Ратники Графа выберутся оттуда не скоро. Времени должно хватить.
Стас повернулся к Серому:
— Посидишь?
— Гырыга!
Мигом ожил. Тут же распахнул дверцу и вылетел наружу.
Стас открыл дверцу со своей стороны и спрыгнул на землю.
Откуда-то издали — едва слышно, словно слуховой фантом, — доносилась музыка. Что-то тяжелое, с басистыми гитарами и бешеным ритмом… С плаца? Опять Бавори врубила металлическую классику?
Ну что же. Не самый плохой фон для ярости, жгущей изнутри, словно выпит натощак котелок горячего спирта. Едва сдерживаемой, чтобы не вырвалась, не хлынула, затопив все вокруг без разбора…
Стас обошел машину. От души дернул засов, рванул на себя тяжелые дверцы.
— На выход!
* * *
На аллее ветра не было. Деревья прикрывали.
Но ветер ударил, набросился, как цепная собака, стоило лишь выйти из-за деревьев…
В самом деле почти зоопарк.
Пятачок, выложенный шестиугольной плиткой, рыжей и шершавой, уверенно цепляющей подошву даже сквозь лужи. От пятачка лучиками разбегаются проходы между клетками.
Клетки высокие, большие, с дорогими литыми прутьями. Похоже не на клетки, а на старинные чугунные заборы какой-нибудь дворянской усадьбы.
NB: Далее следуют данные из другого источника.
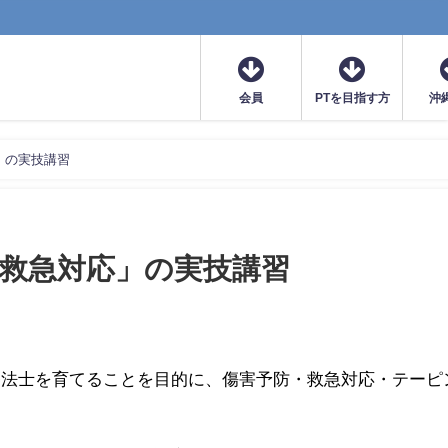
会員
PTを目指す方
沖
」の実技講習
「救急対応」の実技講習
療法士を育てることを目的に、傷害予防・救急対応・テーピ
Много пустых, но не все. Вон настоящий медведь, мрачный и тощий. Встал на задние лапы, потер лапой лоб, прищурился. Словно до сих пор не отошел от зимней спячки и никак не поймет, сон это или явь, неужели все это на самом деле творится…
А вон волчья морда…
Ветер бил в лицо, рвал полы плаща, разметал их в стороны, как крылья, а сзади, как продолжение этих черных крыльев, с аллеи на пятачок выплескивался живой ковер.
Серые, черные тельца. Острые морды, подвижные уши, приоткрытые пасти с длинными резцами, сильные лапы… Созданы для боя. Вымуштрованы не для галочки, а на совесть. Настоящие крысы войны.